The Pioneers are currently 1-1 in their 2018 football season after a loss to the Pomona-Pitzer Sagehens with a score of 21-34 on Sept. 8, and a victory over the Whittier Poets on Sept. 15 with a score of 46-27. One of the most highly anticipated games of the season approaches on Saturday, Sept. 29 against Willamette University, where the Pios will be vying for a highly prized traveling trophy: the Wagon Wheel.

The Wagon Wheel game is played every season against the Willamette Bearcats, usually as the conference season opener. The winning team is awarded the privilege of taking home the prestigious Wagon Wheel for a year. The massive wooden wheel has been stationed in the lobby of Pamplin Sports Center with a proud orange Lewis & Clark hubcap wedged in its center since the Pios won back the wheel in the 2017 season with a 24-21 win over the Bearcats.

“I’m super excited about the game,” defensive back Tawayne Malone ’19 said. “This is the first time in a long time that we’re defending the Wagon Wheel rather than trying to get it, so it’s going to be pretty exciting going in there.”

This year, the exciting showdown will be hosted by Willamette in their hometown of Salem, Ore.

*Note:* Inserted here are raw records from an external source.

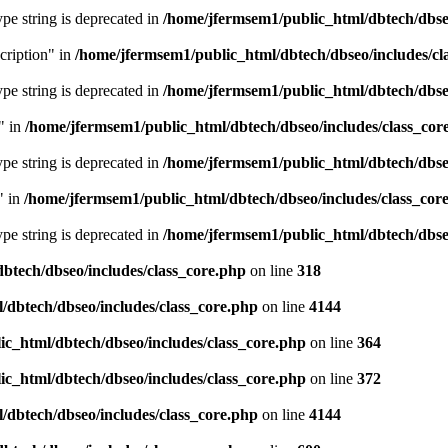
type string is deprecated in
/home/jfermsem1/public_html/dbtech/dbseo
cription" in
/home/jfermsem1/public_html/dbtech/dbseo/includes/cl
type string is deprecated in
/home/jfermsem1/public_html/dbtech/dbseo
" in
/home/jfermsem1/public_html/dbtech/dbseo/includes/class_cor
type string is deprecated in
/home/jfermsem1/public_html/dbtech/dbseo
" in
/home/jfermsem1/public_html/dbtech/dbseo/includes/class_cor
type string is deprecated in
/home/jfermsem1/public_html/dbtech/dbseo
btech/dbseo/includes/class_core.php
on line
318
/dbtech/dbseo/includes/class_core.php
on line
4144
c_html/dbtech/dbseo/includes/class_core.php
on line
364
c_html/dbtech/dbseo/includes/class_core.php
on line
372
/dbtech/dbseo/includes/class_core.php
on line
4144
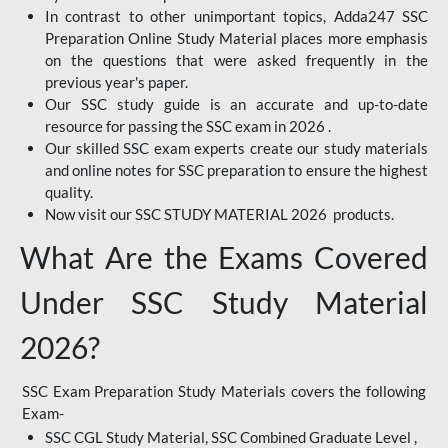
In contrast to other unimportant topics, Adda247 SSC
Preparation Online Study Material places more emphasis
on the questions that were asked frequently in the
previous year's paper.
Our SSC study guide is an accurate and up-to-date
resource for passing the SSC exam in 2026 .
Our skilled SSC exam experts create our study materials
and online notes for SSC preparation to ensure the highest
quality.
Now visit our SSC STUDY MATERIAL 2026 products.
What Are the Exams Covered
Under SSC Study Material
2026?
SSC Exam Preparation Study Materials covers the following
Exam-
SSC CGL Study Material, SSC Combined Graduate Level ,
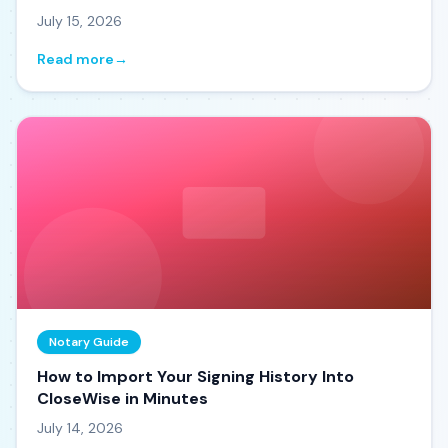
July 15, 2026
Read more
→
Notary Guide
How to Import Your Signing History Into
CloseWise in Minutes
July 14, 2026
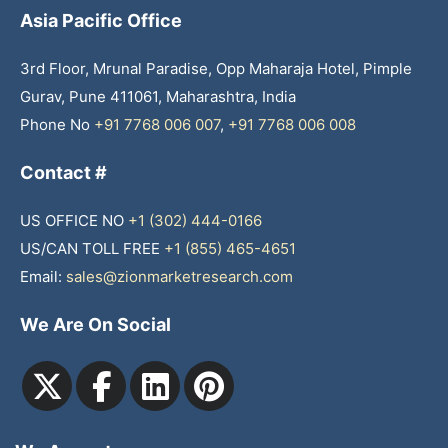
Asia Pacific Office
3rd Floor, Mrunal Paradise, Opp Maharaja Hotel, Pimple
Gurav, Pune 411061, Maharashtra, India
Phone No
+91 7768 006 007
,
+91 7768 006 008
Contact #
US OFFICE NO
+1 (302) 444-0166
US/CAN TOLL FREE
+1 (855) 465-4651
Email:
sales@zionmarketresearch.com
We Are On Social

The last time the Pios defended the Wheel was in 2001 after it was secured in 2000.

“Everyone’s talking about it,” defensive lineman David Ceja ’22 said. “It’s going to be an incredible atmosphere.”

Head coach Jay Locey offered a comprehensive view of the team’s approach to the game. “It’s the start of the Northwest Conference schedule,” Locey said. “The Wagon Wheel is a great one to start with. Both teams have picked up a win, so it’s going to be a competitive ball game. We’re excited and pursuing it with great intention, just like every game. Having a bye week is a good opportunity for us to get just a little bit back in shape, heal up a little bit and make some gains going into conference.”

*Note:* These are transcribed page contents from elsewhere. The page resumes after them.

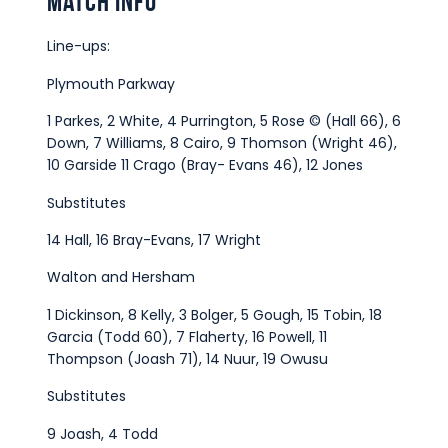
Match Info
Line-ups:
Plymouth Parkway
1 Parkes, 2 White, 4 Purrington, 5 Rose © (Hall 66), 6
Down, 7 Williams, 8 Cairo, 9 Thomson (Wright 46),
10 Garside 11 Crago (Bray- Evans 46), 12 Jones
Substitutes
14 Hall, 16 Bray-Evans, 17 Wright
Walton and Hersham
1 Dickinson, 8 Kelly, 3 Bolger, 5 Gough, 15 Tobin, 18
Garcia (Todd 60), 7 Flaherty, 16 Powell, 11
Thompson (Joash 71), 14 Nuur, 19 Owusu
Substitutes
9 Joash, 4 Todd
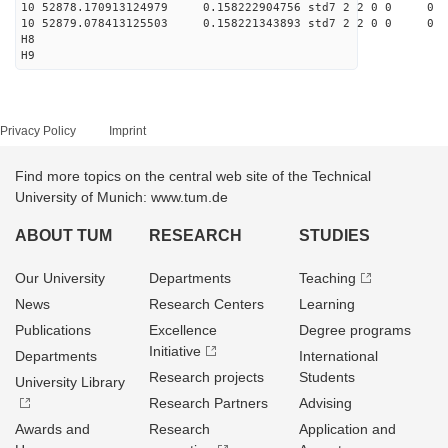
10 52878.170913124979 0.158222904756 std7 2 2 0 0
10 52879.078413125503 0.158221343893 std7 2 2 0 0
H8
H9
Privacy Policy
Imprint
Find more topics on the central web site of the Technical
University of Munich: www.tum.de
ABOUT TUM
RESEARCH
STUDIES
Our University
Departments
Teaching
News
Research Centers
Learning
Publications
Excellence
Degree programs
Initiative
Departments
International
Research projects
Students
University Library
Research Partners
Advising
Awards and
Research
Application and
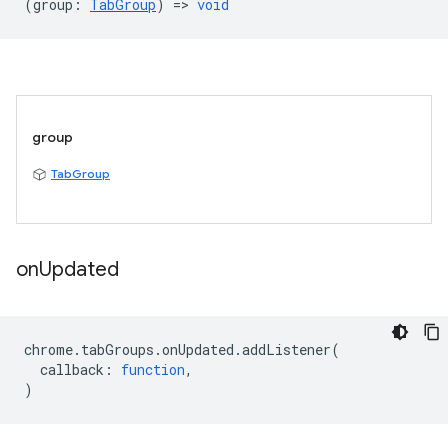
(
group
:
TabGroup
) =>
void
group
TabGroup
on
Updated
chrome
.
tabGroups
.
onUpdated
.
addListener
(
callback
:
function
,
)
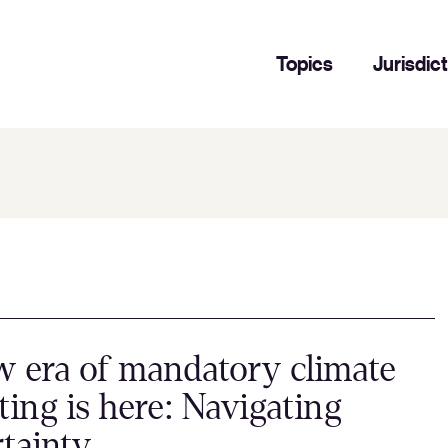
Topics
Jurisdic
 era of mandatory climate
ting is here: Navigating
tainty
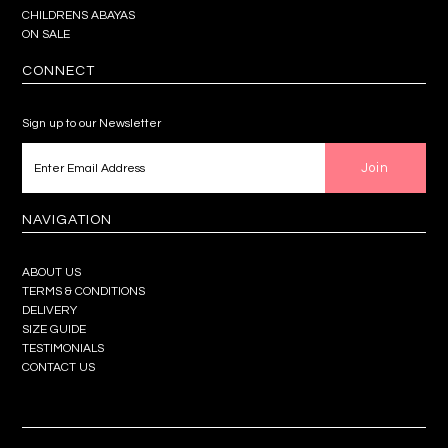
CHILDRENS ABAYAS
ON SALE
CONNECT
Sign up to our Newsletter
NAVIGATION
ABOUT US
TERMS & CONDITIONS
DELIVERY
SIZE GUIDE
TESTIMONIALS
CONTACT US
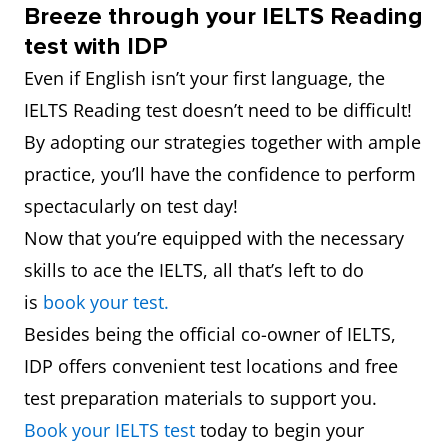
Breeze through your IELTS Reading
test with IDP
Even if English isn’t your first language, the
IELTS Reading test doesn’t need to be difficult!
By adopting our strategies together with ample
practice, you’ll have the confidence to perform
spectacularly on test day!
Now that you’re equipped with the necessary
skills to ace the IELTS, all that’s left to do
is
book your test.
Besides being the official co-owner of IELTS,
IDP offers convenient test locations and free
test preparation materials to support you.
Book your IELTS test
today to begin your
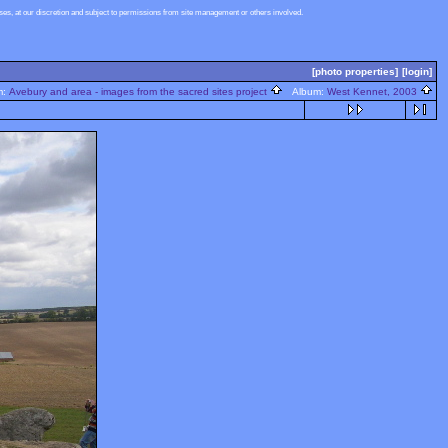
s, at our discretion and subject to permissions from site management or others involved.
[photo properties]
[login]
m:
Avebury and area - images from the sacred sites project
Album:
West Kennet, 2003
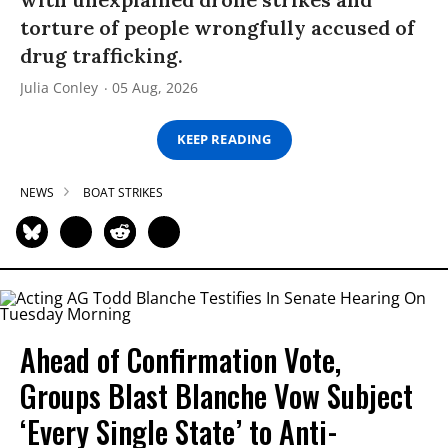
torture of people wrongfully accused of
drug trafficking.
Julia Conley
05 Aug, 2026
KEEP READING
NEWS
BOAT STRIKES
Ahead of Confirmation Vote,
Groups Blast Blanche Vow Subject
‘Every Single State’ to Anti-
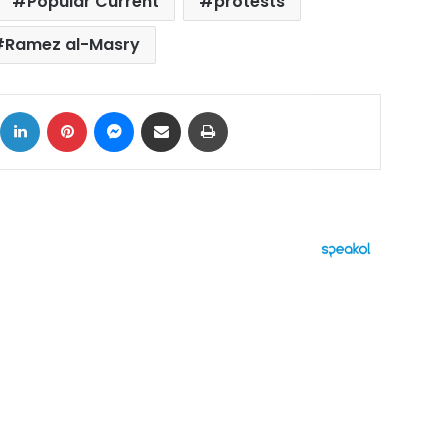
Popular Current
protests
Ramez al-Masry
ok
X
LinkedIn
Pinterest
Messenger
Share via Email
Print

According to the plaque mounted on the wheel itself, the tradition was started in 1948 by the Blue Key Men’s Honor Society. During this time, Head Coach Joe Huston was making great strides to boost the football program. Football rivalries were highly prized among larger schools in Oregon, such as the Civil War rivalry between Oregon State University and the University of Oregon. Their existence could have spurred a desire for the small colleges of Oregon to have a standoff of their own, especially as both teams’ skill and competition level increased.

Upon consulting the Pioneer Log archives, it is apparent that the LC football team was indeed gaining traction. In most editions of the Pioneer Log in this era, football articles took up nearly an entire page of a four-page spread. According to a column titled Sport Shorts by John Hoefling in the October 8, 1948 issue of the Pioneer Log, ‘The Bearcats have won the title for the past five years straight and have had a total of nine winners since the Northwest Conference was formed.” The Pioneers had been winning games as well, and appeared ready to challenge the Bearcats in the 1948 season. In an article titled LC Drops Willamette, the Bearcats lost to the Pioneers 14-13 in November of 1948, and rose to the top of the NWC standings.

Yet one thing remains unclear: why is the trophy a wagon wheel? Locey offers a helpful speculation.

“I’m assuming, but …. a bearcat, as I understand it, was the leader of the wagon train,” Locey said.  “They had to get everybody going, had to get people moving, [they were] the leader of the wagon train that was coming up the Oregon trail. We’re the Pioneers, they’re the Bearcats, so I believe that’s why it’s a wagon wheel. But that’s a total assumption. It might be some other reason than that.”

Assistant coach and offensive coordinator Isaac Parker, a Willamette alumnus, had a bit more context for the Wheel’s history. “I do know that part of the reason why the Wagon Wheel is used with Willamette is because it is the oldest University west of the Mississippi, being the first college established by the original settlers in the Willamette Valley,” Parker said in an email. “Jason Lee, one of the first missionaries, was part of the first group of missionaries that came over to settle in Oregon, and he is the founder of Willamette University. So, I guess the connection of the Wagon Wheel with Lewis & Clark and Willamette is the historical tie between the historical figures Lewis and Clark and the settlement of the Salem area and the establishment of Willamette University.”

Whichever way the wheel turns, the annual showdown will be especially exciting this year and will mark a strong start to Pioneer Football’s conference season.